- [Items listed in a dataset]:

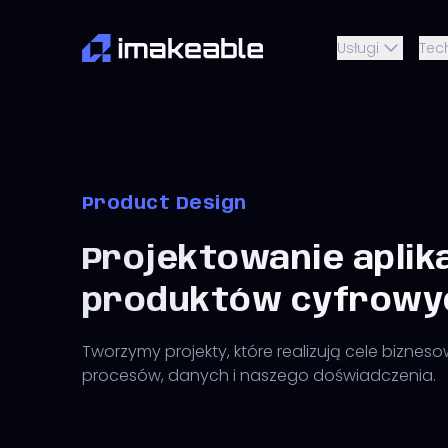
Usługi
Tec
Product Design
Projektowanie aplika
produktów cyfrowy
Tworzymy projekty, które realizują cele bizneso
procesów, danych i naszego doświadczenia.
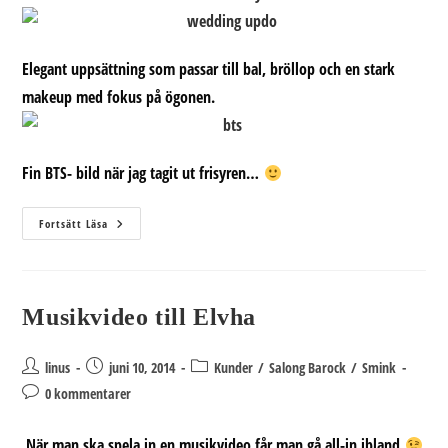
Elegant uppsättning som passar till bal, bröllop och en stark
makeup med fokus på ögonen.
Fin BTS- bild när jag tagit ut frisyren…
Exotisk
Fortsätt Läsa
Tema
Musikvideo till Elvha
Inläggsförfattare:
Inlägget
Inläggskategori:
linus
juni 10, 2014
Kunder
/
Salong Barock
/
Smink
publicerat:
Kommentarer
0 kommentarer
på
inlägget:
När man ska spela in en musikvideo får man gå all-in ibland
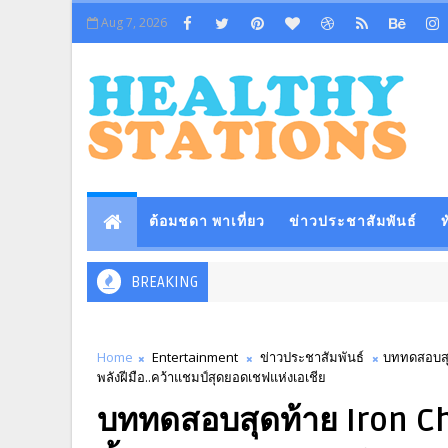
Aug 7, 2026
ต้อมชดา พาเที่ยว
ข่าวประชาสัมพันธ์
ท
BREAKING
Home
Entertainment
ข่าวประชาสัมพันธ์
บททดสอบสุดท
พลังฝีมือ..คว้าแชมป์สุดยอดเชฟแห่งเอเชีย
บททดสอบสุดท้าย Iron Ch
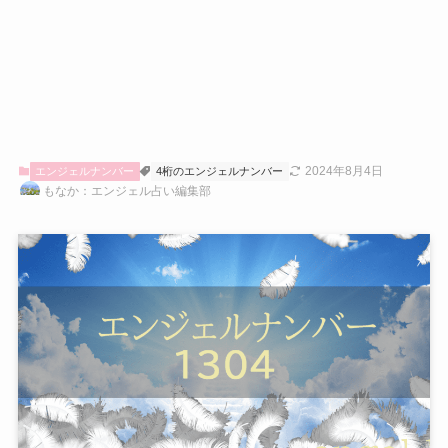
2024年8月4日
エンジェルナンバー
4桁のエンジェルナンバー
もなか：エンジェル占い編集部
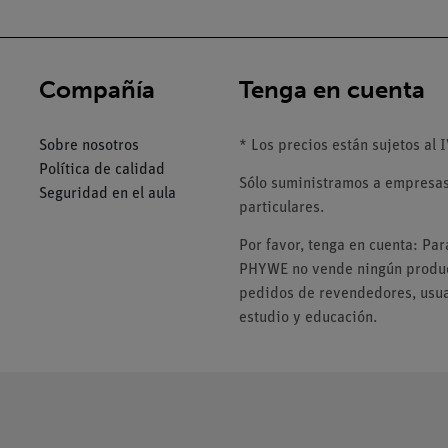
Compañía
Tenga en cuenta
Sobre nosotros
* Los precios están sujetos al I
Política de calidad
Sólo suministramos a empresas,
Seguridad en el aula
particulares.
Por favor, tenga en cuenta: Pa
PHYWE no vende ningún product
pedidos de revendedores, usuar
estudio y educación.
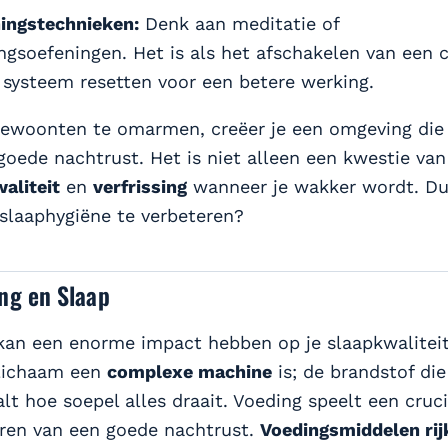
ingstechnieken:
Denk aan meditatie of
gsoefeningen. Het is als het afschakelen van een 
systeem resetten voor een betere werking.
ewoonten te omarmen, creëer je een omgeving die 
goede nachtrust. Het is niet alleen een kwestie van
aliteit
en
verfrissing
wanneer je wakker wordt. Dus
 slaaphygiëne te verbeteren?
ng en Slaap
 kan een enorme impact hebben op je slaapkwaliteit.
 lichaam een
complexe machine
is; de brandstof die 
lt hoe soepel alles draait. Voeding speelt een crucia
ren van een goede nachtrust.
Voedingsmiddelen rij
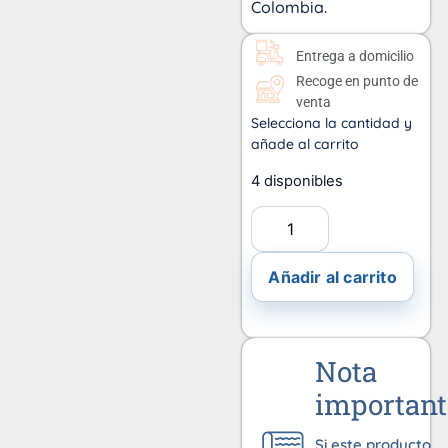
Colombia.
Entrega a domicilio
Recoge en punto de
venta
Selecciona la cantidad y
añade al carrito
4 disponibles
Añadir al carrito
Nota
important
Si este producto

- [Assignment]: Each of the records above needs to be transcribed exactly, apart from its pictures.

- [Finished task]:
Usługi
Tec
Product Design
Projektowanie aplika
produktów cyfrowy
Tworzymy projekty, które realizują cele bizneso
procesów, danych i naszego doświadczenia.
Elegant uppsättning som passar till bal, bröllop och en stark
makeup med fokus på ögonen.
Fin BTS- bild när jag tagit ut frisyren…
Exotisk
Fortsätt Läsa
Tema
Musikvideo till Elvha
Inläggsförfattare:
Inlägget
Inläggskategori:
linus
juni 10, 2014
Kunder
/
Salong Barock
/
Smink
publicerat:
Kommentarer
0 kommentarer
på
inlägget:
När man ska spela in en musikvideo får man gå all-in ibland
Aug 7, 2026
ต้อมชดา พาเที่ยว
ข่าวประชาสัมพันธ์
ท
BREAKING
Home
Entertainment
ข่าวประชาสัมพันธ์
บททดสอบสุดท
พลังฝีมือ..คว้าแชมป์สุดยอดเชฟแห่งเอเชีย
บททดสอบสุดท้าย Iron Ch
2024年8月4日
エンジェルナンバー
4桁のエンジェルナンバー
もなか：エンジェル占い編集部
Compañía
Tenga en cuenta
Sobre nosotros
* Los precios están sujetos al I
Política de calidad
Sólo suministramos a empresas,
Seguridad en el aula
particulares.
Por favor, tenga en cuenta: Pa
PHYWE no vende ningún product
pedidos de revendedores, usuar
estudio y educación.
ingstechnieken:
Denk aan meditatie of
gsoefeningen. Het is als het afschakelen van een 
systeem resetten voor een betere werking.
ewoonten te omarmen, creëer je een omgeving die 
goede nachtrust. Het is niet alleen een kwestie van
aliteit
en
verfrissing
wanneer je wakker wordt. Dus
 slaaphygiëne te verbeteren?
ng en Slaap
 kan een enorme impact hebben op je slaapkwaliteit.
 lichaam een
complexe machine
is; de brandstof die 
lt hoe soepel alles draait. Voeding speelt een crucia
ren van een goede nachtrust.
Voedingsmiddelen rij
Colombia.
Entrega a domicilio
Recoge en punto de
venta
Selecciona la cantidad y
añade al carrito
4 disponibles
Añadir al carrito
Nota
important
Si este producto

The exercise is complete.